На перилах одной из лоджий лежит, как отрубленная, голова ненавидящей нас с тобою старухи. За зиму, видимо, стала совсем низенькая, согнулась. Из уст её продолжают вырываться проклятия.
А я всё смотрю вверх, потрясённый появлением смеляковской героини – бывшей комсомольской красотки, именно в тот момент, когда я вновь пережил историю со Смеляковым.
В соседней комнате вскрикнула, заплакала во сне ты. Я напрягся, расслышал, как Марина утешает тебя, что–то приговаривает. В другое время вскочил бы, бросился к спальне. Марина не любит, когда я кидаюсь тебе на помощь. Может быть, и справедливо считает, что ребёнок имеет право и ушибиться и покапризничать, просто поплакать.
Никуда не деться, твоя боль – моя. Тут инстинкт опережает разум: бросаюсь спасать.
Изредка с тревогой замечаю печаль на твоём лице. Так отрешённо, так странно глядишь, мой детёныш. Будто что–то провидишь в тех временах, когда ни меня, ни Марины не будет… В эти минуты становишься особенно похожа на мою маму Беллу. Сердце разрывается от невозможности быть всё время рядом или хотя бы издали, чтобы ты знала: всегда, в любую секунду папа ринется на помощь, защитит, утешит, отрёт слёзы, прижмёт к груди.
Правда, если не окажусь в таком положении, как теперь. Не могу даже приподняться с тахты без острой боли.
Томограмма показала – перелом отростка позвонка. Остеопороз. Недостаток кальция, вымытого преднизолоном. Нужно было слушаться Марину, доктора, пить и пить раствор ксидифона, есть и есть творог. Пополнять и пополнять запасы этого самого кальция.
Теперь по вечерам после работы самоотверженная Л. Р. появляется с капельницей, закрепляет свисающую систему на одном из гвоздей, на котором висит старинный ковёр, и вливает в меня через вену раствор миакальцика.

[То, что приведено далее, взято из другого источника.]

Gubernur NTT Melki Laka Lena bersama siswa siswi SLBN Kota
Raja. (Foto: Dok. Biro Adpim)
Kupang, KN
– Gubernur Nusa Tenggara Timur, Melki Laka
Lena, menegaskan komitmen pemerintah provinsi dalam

— Никочка, прошу тебя, уходи в кухню к маме. Иди в свою комнату, поиграй во что–нибудь, порисуй! – умолял я тебя вчера вечером, когда Л. Р., сидя бочком на тахте, протирала спиртом мою руку, готовилась проткнуть вену.
— Нет, не уйду! Буду смотреть, чтобы папе не сделали больно. Папочка Володичка, пожалуйста, не прогоняй…
Был вторник. Пришла моя группа. В таком вот жалком положении вёл я занятия, великий целитель. А раствор убывает из ампулы медленно, долго…
На прощанье доктор велела Марине срочно купить для меня противорадикулитный пояс. Чтобы я смог обрести хоть какую–то возможность передвигаться по квартире.
Мне почему–то сразу не понравилась такая идея. Может быть, потому, что появление этого причиндала стало бы символом превращения меня в окончательную развалину.
«Только анализы крови улучшились, так полетели кости! Одно губит другое, – вот о чём думал я, после того как вы с мамой снова заснули там, у себя в спальне. – Через полтора–два месяца снова курс отравы. Неужели из этого круга не вырваться? Господи, совсем пропадаю…»
Так я снова жалел себя и молился, канючил у Бога здоровья и ещё хоть немного лет, чтобы подольше побыть с тобой, чтобы успеть написать эту Большую книгу. Хотя бы первую её часть.